Trinidad Removed from Harmful Tax Practices List

  • The government of Trinidad and Tobago announced that the country has been removed from the list of nations identified by the Organization for Economic Co-operation and Development (OECD) as having harmful tax practices
  • Finance Minister Colm Imbert confirmed that Port of Spain was officially delisted from this category in February 2025. This move reflects the country’s progress in aligning with international standards for tax transparency and regulatory compliance
  • It joins Anguilla, Barbados, Bermuda, the British Virgin Islands, the Cayman Islands and the Turks and Caicos Islands whose policies are deemed not harmful. The OECD’s Forum on Harmful Tax Practices (FHTP) has been conducting reviews of preferential tax regimes for the last 25 years to determine whether the regimes could be harmful to the tax base of other jurisdictions.

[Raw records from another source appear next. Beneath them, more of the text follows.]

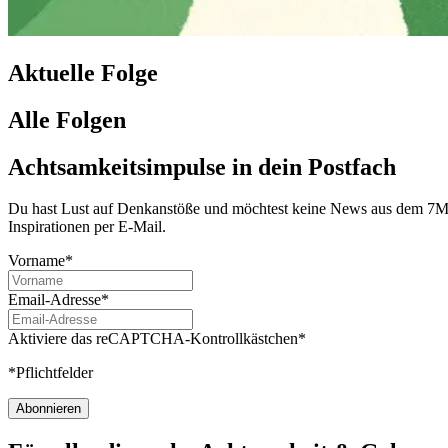
Aktuelle Folge
Alle Folgen
Achtsamkeitsimpulse in dein Postfach
Du hast Lust auf Denkanstöße und möchtest keine News aus dem 7Mind
Inspirationen per E-Mail.
Vorname*
Email-Adresse*
Aktiviere das reCAPTCHA-Kontrollkästchen*
*Pflichtfelder
Abonnieren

  • Base erosion and profit shifting (BEPS), where multinationals shift profits to low or no-tax locations where they have little or no economic activity or erode tax bases through deductible payments, such as interest or royalties, cost countries throughout the world billions in lost revenue annually.
  • Imbert noted that BEPS practices undermine the fairness and integrity of tax systems because businesses that operate across borders can use them to gain a competitive advantage over enterprises operating at the domestic level. Imbert said in the new Special Economic Zones, a minimum global tax rate of 15 percent is imposed on multinationals operating in the country’s SEZs, in accordance with the BEPS standards.
  • The Global Forum is a multilateral framework for tax transparency and information sharing, within which over 170 countries participate equally. The acknowledgement by the OECD that Trinidad and Tobago is no longer considered to have harmful tax practices is an important step in our journey towards full compliance with the Global Forum and the European Union.